Delicado Baeza, de cambios lentos, se fijó en don Vicente para que fuese su segundo yo, el hombre moderado de la trastienda episcopal, y así se convirtió en 1987 en vicario general, sin hacer nada que molestase al anterior conocedor de las decisiones de la diócesis, don Modesto Herrero. Y don Vicente fue el hombre en la sombra, el que toreaba muchos problemas, por ejemplos los de las cofradías que siempre querían un expansión legítima de la religiosidad popular (en contraposición de la diócesis que siempre quería limitar esa expansión) y de los curas. Finalmente, se convirtió también en rector del Santuario Nacional que había conocido de niño y tuvo muchas satisfacciones allí porque antes de su jubilación, pudo disfrutar de la beatificación del padre Bernardo Francisco de Hoyos, el jesuita de la Gran Promesa, un 18 de abril de 2010. También le hubiese gustado ver otra beatificación, la de la Reina Isabel la Católica. Estaba vinculado como cabeza máxima al Instituto de Historia Eclesiástica Reina Isabel desde 1965, asociado a la diócesis, y de alguna manera ha sido el último heredero de aquel otro don Vicente, Vicente Rodríguez Valencia. En esto de la Reina y el modo de hacer en torno a ella, tuvimos nuestros debates. Cada uno supimos estar en su sitio, él como responsable diocesano, yo como historiador. Sin embargo, no faltó  mi fidelidad como amigo y así se lo manifesté en la última conversación que tuvimos hace unas semanas, cuando murió su hermana Irene. Su último éxito fue el Simposium «Isabel La Católica y la Evangelización de América» en octubre de 2018. Allí gozó muchísimo, con numerosísimo público. Cuando llegaba su muerte también la BAC enviaba las actas del Simposium en forma de libro, que pronto podremos adquirir. Tenía que haber llegado antes pero don Vicente no estaba tan conforme por la apuesta que hacíamos otros por la BAC. Pero al final supimos los dos, sin demasiadas palabras, que estábamos dispuestos a llegar a un acuerdo, unos como Comisión otros como autores de los textos.

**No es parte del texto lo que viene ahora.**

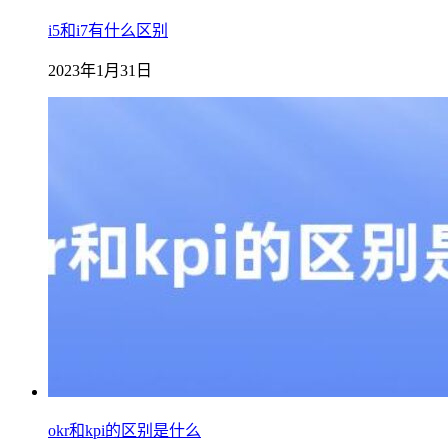
i5和i7有什么区别
2023年1月31日
okr和kpi的区别是什么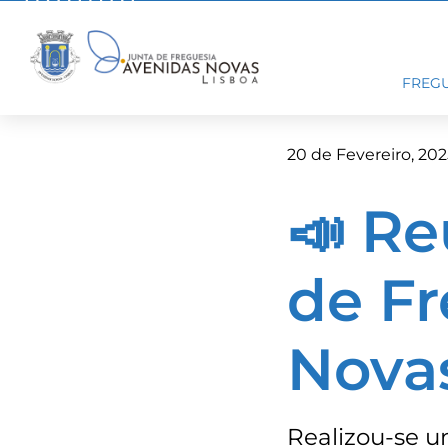
Skip
to
content
FREGU
20 de Fevereiro, 202
📣 Re
de Fr
Nova
Realizou-se u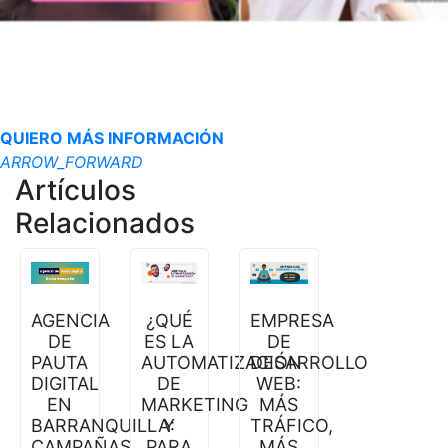
QUIERO MÁS INFORMACIÓN
ARROW_FORWARD
Artículos
Relacionados
¿QUÉ
EMPRESA
AGENCIA
ES LA
DE
DE
AUTOMATIZACIÓN
DESARROLLO
PAUTA
DE
WEB:
DIGITAL
MARKETING
MÁS
EN
Y
TRÁFICO,
BARRANQUILLA:
PARA
MÁS
CAMPAÑAS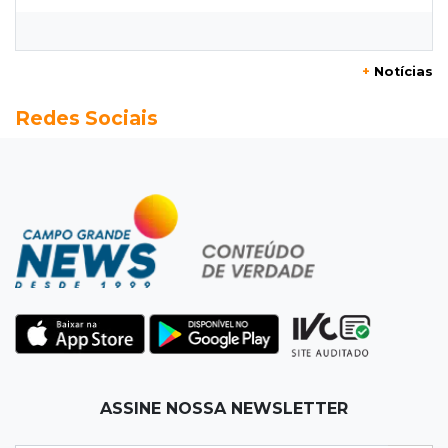
Ex-PM deixa prisão para tratamento médico 5
meses após ser capturado
+
Notícias
19:41
Feminicídio
Redes Sociais
Júri condena a 25 anos homem que atropelou
esposa em frente aos filhos
19:20
Selic
Banco Central reduz juros para 14% ao ano em
4º corte consecutivo
19:05
Pregão
Dólar comercial fecha cotado a R$ 5,12 com
atenção ao cenário externo
18:41
Ideb
ASSINE NOSSA NEWSLETTER
Ensino Médio melhora nas maiores cidades do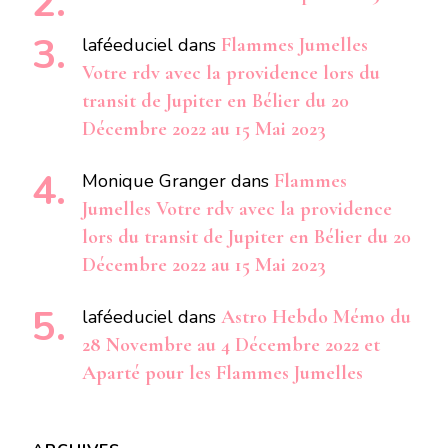
laféeduciel
dans
Flammes Jumelles
Votre rdv avec la providence lors du
transit de Jupiter en Bélier du 20
Décembre 2022 au 15 Mai 2023
Monique Granger
dans
Flammes
Jumelles Votre rdv avec la providence
lors du transit de Jupiter en Bélier du 20
Décembre 2022 au 15 Mai 2023
laféeduciel
dans
Astro Hebdo Mémo du
28 Novembre au 4 Décembre 2022 et
Aparté pour les Flammes Jumelles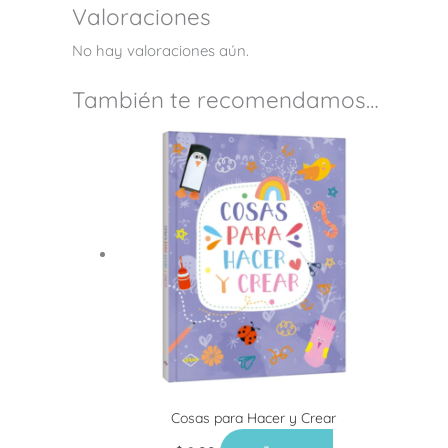
Valoraciones
No hay valoraciones aún.
También te recomendamos…
Cosas para Hacer y Crear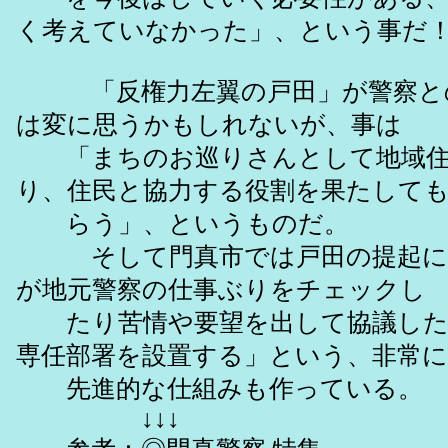
く考えていなかった」、という事だ
「反権力左翼の戸田」が警察と
は変に思うかもしれないが、事は
「まちのお巡りさんとして地域住
り、住民と協力する役割を果たして
らう」、というものだ。
そして門真市では戸田の提起に
が地元警察の仕事ぶりをチェックし
たり苦情や要望を出して協議した
専任部署を設置する」という、非常に
先進的な仕組みも作っている。
↓↓↓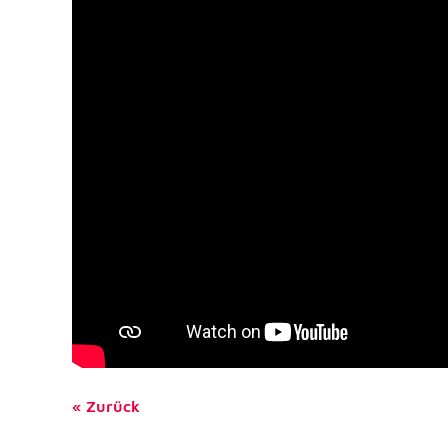
Dieser Cookie speichert die ausgewäh
Zweck:
Einverständnis-Optionen des Benutze
1 Jahr
Cookie Laufzeit:
Statistik
Statistik Cookies erfassen Informationen anonym. Dies
Informationen helfen uns zu verstehen, wie unsere Bes
unsere Website nutzen.
Google Analytics
_ga, _gid, _gac_gb_
Name:
Google LLC
Anbieter:
Erhebung von Statistiken zur Website
Zweck:
Zurück
Nutzung
24 Stunden - 2 Jahre
Cookie Laufzeit: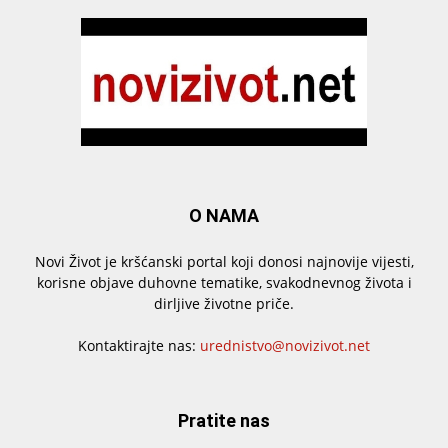
O NAMA
Novi Život je kršćanski portal koji donosi najnovije vijesti,
korisne objave duhovne tematike, svakodnevnog života i
dirljive životne priče.
Kontaktirajte nas:
urednistvo@novizivot.net
Pratite nas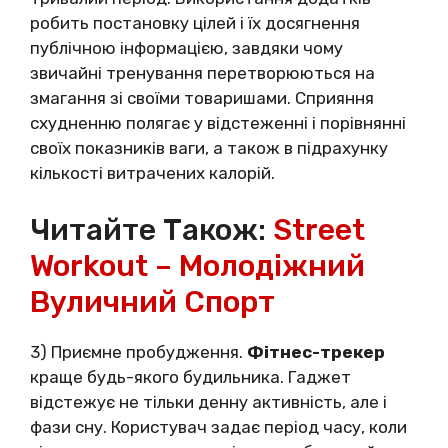
робить постановку цілей і їх досягнення
публічною інформацією, завдяки чому
звичайні тренування перетворюються на
змагання зі своїми товаришами. Сприяння
схудненню полягає у відстеженні і порівнянні
своїх показників ваги, а також в підрахунку
кількості витрачених калорій.
Читайте Також:
Street
Workout – Молодіжний
Вуличний Спорт
3) Приємне пробудження.
Фітнес-трекер
краще будь-якого будильника. Гаджет
відстежує не тільки денну активність, але і
фази сну. Користувач задає період часу, коли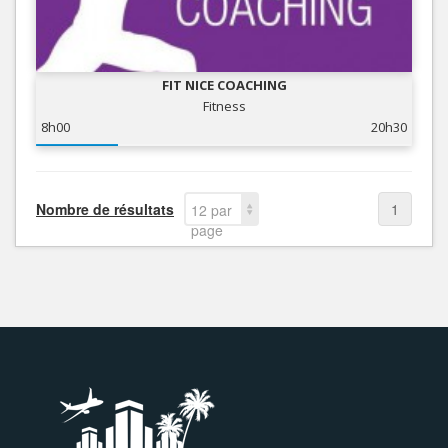
FIT NICE COACHING
Fitness
8h00
20h30
Nombre de résultats
1
12 par
page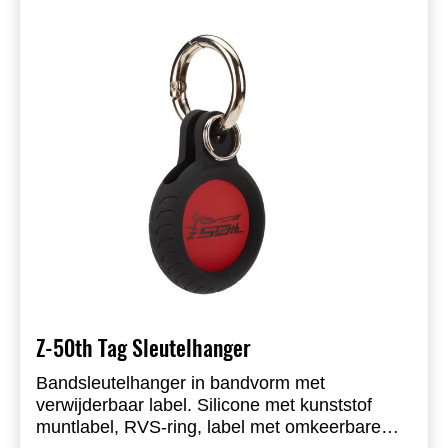
Z-50th Tag Sleutelhanger
Bandsleutelhanger in bandvorm met
verwijderbaar label. Silicone met kunststof
muntlabel, RVS-ring, label met omkeerbare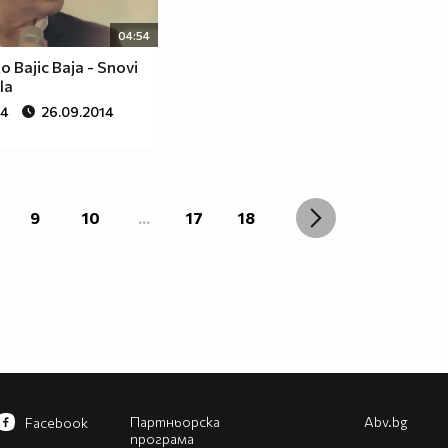
04:54
o Bajic Baja - Snovi
la
74
26.09.2014
9
10
...
17
18
Партньорска
Abv.bg
Facebook
програма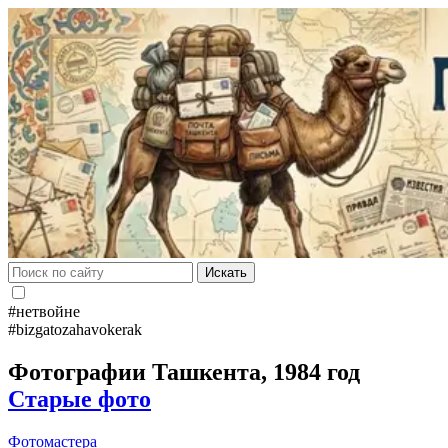
Искать
#нетвойне
#bizgatozahavokerak
Фотографии Ташкента, 1984 год
Старые фото
Фотомастера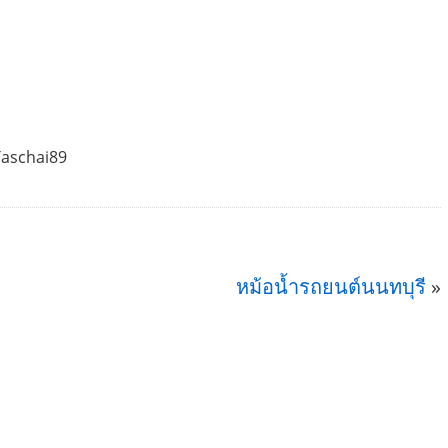
Taschai89
หม้อน้ำรถยนต์นนทบุรี
»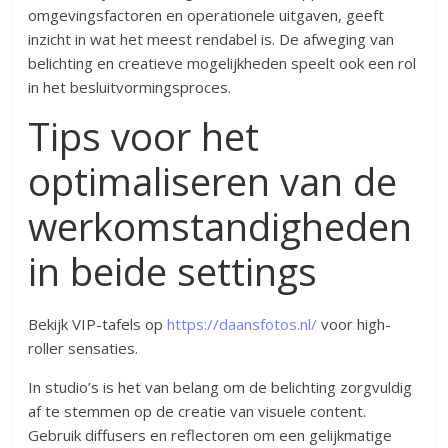
omgevingsfactoren en operationele uitgaven, geeft
inzicht in wat het meest rendabel is. De afweging van
belichting en creatieve mogelijkheden speelt ook een rol
in het besluitvormingsproces.
Tips voor het
optimaliseren van de
werkomstandigheden
in beide settings
Bekijk VIP-tafels op
https://daansfotos.nl/
voor high-
roller sensaties.
In studio’s is het van belang om de belichting zorgvuldig
af te stemmen op de creatie van visuele content.
Gebruik diffusers en reflectoren om een gelijkmatige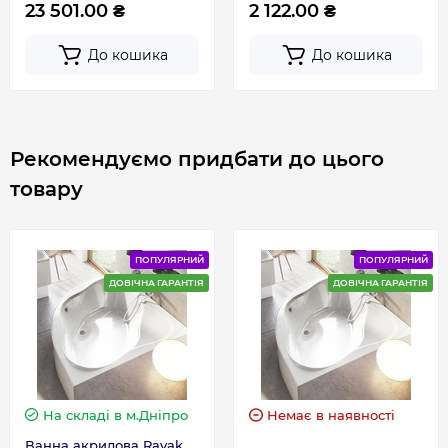
23 501.00 ₴
2 122.00 ₴
До кошика
До кошика
Рекомендуємо придбати до цього
товару
ПОПУЛЯРНИЙ
ПОПУЛЯРНИЙ
ДОВІЧНА ГАРАНТІЯ
ДОВІЧНА ГАРАНТІЯ
На складі
в м.Дніпро
Немає в наявності
Ванна акрилова Ravak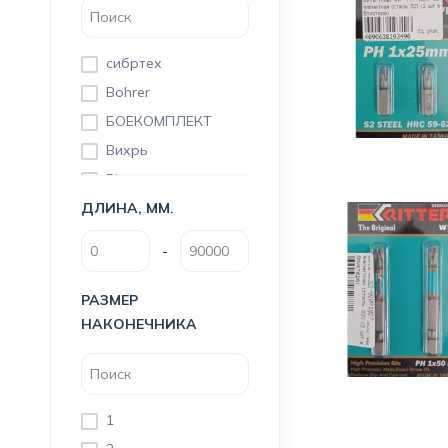
сибртех
Bohrer
БОЕКОМПЛЕКТ
Вихрь
Ritter
ДЛИНА, ММ.
Nox
-
РАЗМЕР
НАКОНЕЧНИКА
1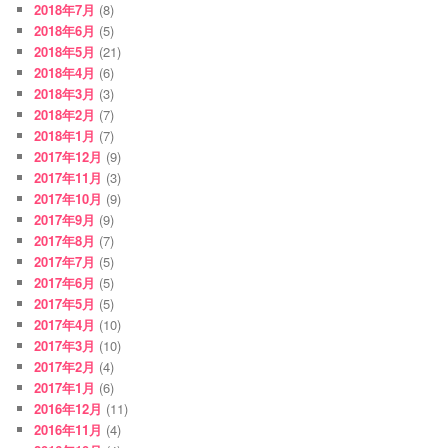
2018年7月
(8)
2018年6月
(5)
2018年5月
(21)
2018年4月
(6)
2018年3月
(3)
2018年2月
(7)
2018年1月
(7)
2017年12月
(9)
2017年11月
(3)
2017年10月
(9)
2017年9月
(9)
2017年8月
(7)
2017年7月
(5)
2017年6月
(5)
2017年5月
(5)
2017年4月
(10)
2017年3月
(10)
2017年2月
(4)
2017年1月
(6)
2016年12月
(11)
2016年11月
(4)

¿Y qué más? Muchas cosas, aquí, en esta fotografía, estamos presentando un libro del padre Juan de Loyola del siglo XVIII sobre el padre Hoyos, una biografía que gracias a la Asociación de este beato jesuita se pudo recuperar. Él no se ha jubilado nunca: canónigo en la Catedral, párroco de la misma, capellán en el Santuario después de ser rector, capellán con humildad, sin aspiraciones. Y el papa Benedicto XVI le hizo su Prelado de Honor junto con Félix López Zarzuelo, otro de los grandes que se nos murió hace cuatro meses. Me faltaron algunas entrevistas para saber y aprender mucho más de él. Me faltó una última conversación. Don Vicente, «siervo fiel y cumplidor», la Reina Isabel lo habrá recibido antes que san Pedro pero sobre todo, el Señor lo habrá abrazado y le habrá dicho «gracias hijo por tanto trabajo». La diócesis pierde uno de sus nombres para la historia.